LANCASTER, Pa. — Lancaster Central Market, a patchwork of stalls neatly encased in a Romanesque-style downtown building since 1889, has long been a bustling hub where the area’s large Pennsylvania Dutch population sells the fruit, meat, baked goods and other foods produced on farms outside the city.
These days, though, something different is in the air.
The heady scent of spices from the beef samosas at one stall, Rafiki Taste of Africa, mixes with the tang of onions and pineapple being chopped for salsa at Guacamole Specialist. The low growl of sugar cane being crushed into liquid can be heard at Havana Juice. A Puerto Rican flag hangs near the cash register at Christina’s Criollo, where empanadas and sweet plantains are on offer.
“Malala was here not too long ago,” said Omar Al Saife, 65, owner of Saife’s Middle Eastern Food, referring to Malala Yousafzai, the young Pakistani woman who won the Nobel Peace Prize in 2014 for her fight to guarantee girls the right to an education. A framed photo of her and Al Saife hangs in his stand.
For ages, Lancaster has conjured up images of the horses and buggies, dairy farms and rustic bakeries of its Amish and Mennonite people, who believe in living simply, many of them eschewing modern conveniences such as cars and electricity.
And in the last few years, the city has drawn notice for a boomlet of upscale bars, breweries, restaurants and art galleries. In 2016, the New York Post proclaimed Lancaster “the new Brooklyn.” Even in the old Brooklyn, you can spot people sporting T-shirts with the logos of Lancaster businesses.
But both stereotypes miss the real news here: the increasing number of restaurants and food businesses run by immigrants and refugees and the way they effortlessly mesh with the fancy cocktail bars and old-school bakeries. The 7-square-mile city is now a hive of culinary diversity.
“I grew up with straight-up burgers and hot dogs and casseroles — plain stuff,” said Stephen Clubine, 32, a Lancaster native and manager of the bakery Bakehouse on King. “Now we have a Trinidadian place, some Vietnamese places, some Japanese. You wouldn’t expect that in a small town.”

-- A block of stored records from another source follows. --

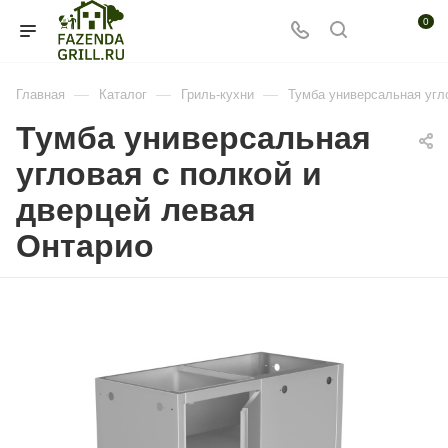
0
—
—
—
Главная
Каталог
Гриль-кухни
Тумба универсальная угл
Тумба универсальная
угловая с полкой и
дверцей левая
Онтарио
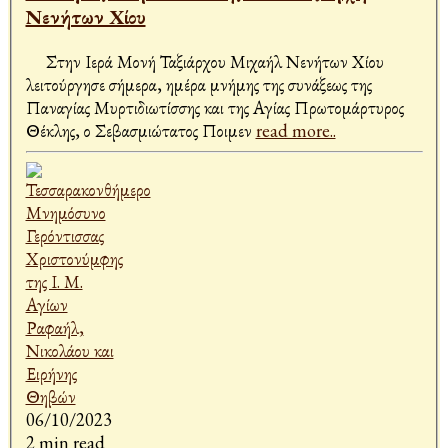
Νενήτων Χίου
Στην Ιερά Μονή Ταξιάρχου Μιχαήλ Νενήτων Χίου
λειτούργησε σήμερα, ημέρα μνήμης της συνάξεως της
Παναγίας Μυρτιδιωτίσσης και της Αγίας Πρωτομάρτυρος
Θέκλης, ο Σεβασμιώτατος Ποιμεν
read more..
06/10/2023
2 min read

National religious organizations like the Mennonite Central Committee, which opened a Lancaster office in 1935, and Church World Service, which followed in 1987, have actively sought to bring refugees to the city. In 2017, Church World Service reported resettling 477 refugees here. That same year the city, whose population is about 60,000, took in 20 times more refugees per capita than any other in the United States, according to the Lancaster City Alliance, an organization devoted to the city’s development.

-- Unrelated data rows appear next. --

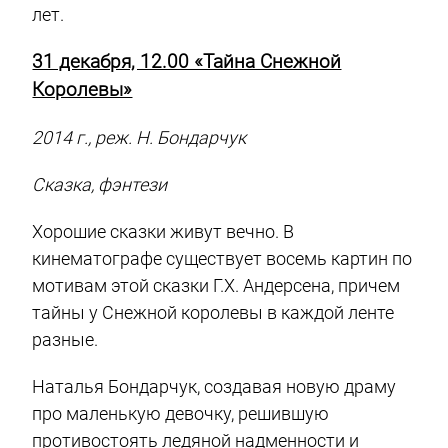
лет.
31 декабря, 12.00 «Тайна Снежной
Королевы»
2014 г., реж. Н. Бондарчук
Сказка, фэнтези
Хорошие сказки живут вечно. В
кинематографе существует восемь картин по
мотивам этой сказки Г.Х. Андерсена, причем
тайны у Снежной королевы в каждой ленте
разные.
Наталья Бондарчук, создавая новую драму
про маленькую девочку, решившую
противостоять ледяной надменности и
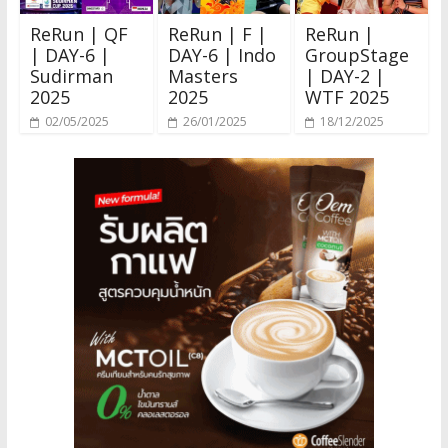
ReRun | QF
ReRun | F |
ReRun |
| DAY-6 |
DAY-6 | Indo
GroupStage
Sudirman
Masters
| DAY-2 |
2025
2025
WTF 2025
02/05/2025
26/01/2025
18/12/2025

Today, Nepalese aloo bodi tama — a spicy black-eyed-pea soup with potatoes, turmeric and cumin — is just as easy to find as a molasses-filled shoofly pie, a Pennsylvania Dutch classic.
Sudershan Adhikari, 29, an owner of the Indian and Nepali restaurant Namaste, arrived in Lancaster in 2017 from Vermont, after fleeing the ethnic cleansing of Nepalis in Bhutan in 1990. He trained to be a tractor-trailer driver, but the job bored him, so he took up an occupation that relatives here told him required no training: restaurateur.

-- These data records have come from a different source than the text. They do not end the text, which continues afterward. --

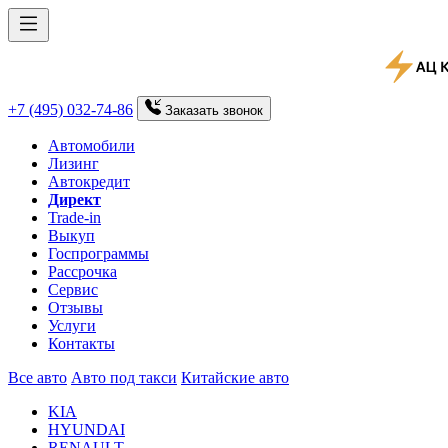
+7 (495) 032-74-86
Заказать
звонок
Автомобили
Лизинг
Автокредит
Директ
Trade-in
Выкуп
Госпрограммы
Рассрочка
Сервис
Отзывы
Услуги
Контакты
Все авто
Авто под такси
Китайские авто
KIA
HYUNDAI
RENAULT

The fiery, meat-stuffed momos Adhikari serves are a far cry from the mashed potatoes and casseroles that figure heavily in Pennsylvania Dutch cooking. But when Namaste opened, he said, locals embraced the food.
The same is true at Issei Noodle. Robert Pham, a Vietnamese refugee, and his wife, Naomi, who grew up in Japan, opened a restaurant in 2008 in Carlisle, about 60 miles to the west. Their son Andre Pham and his wife, Donna, opened a Lancaster location in 2014.
The menu unites the family’s dual heritage, with pho and ramen sharing equal billing. The restaurant’s bright, unapologetic flavors have proved so popular that in June, the Phams opened a stand in the Central Market.
Bernard Truong, 41, an owner of the restaurants Sprout of Rice & Noodles and Rice & Noodles, never imagined he would stay in Lancaster this long. His family — including his in-laws, Chau and Anh-Thu Cao, who fled Saigon as the Vietnam War was ending in 1975 — came from New Orleans after Hurricane Katrina in 2005 and opened a restaurant.
“Then we didn’t leave,” he said. “The welcoming of everybody around here, the importance of family. We saw it in our business growing. It seemed like we were helping to change the food culture.” The customers who now stream into Sprout for dinner seem quite fluent in pho ga and thit nuong.
If there is any discomfort with this culinary diversity, it seems to come mainly from unfamiliarity.
“I’m used to this kind of eating,” Faye Hess, 68, a clerk at Shady Maple bakery in Lancaster Central Market, said one recent afternoon, pointing at a Whoopie Pie. “I don’t eat Vietnamese or Thai food. I don’t even know what they taste like.”
A few aisles down, an Amish bakery owner (who asked not to be identified) glanced around at all the new stalls and sighed. “I miss the way things used to be,” he said.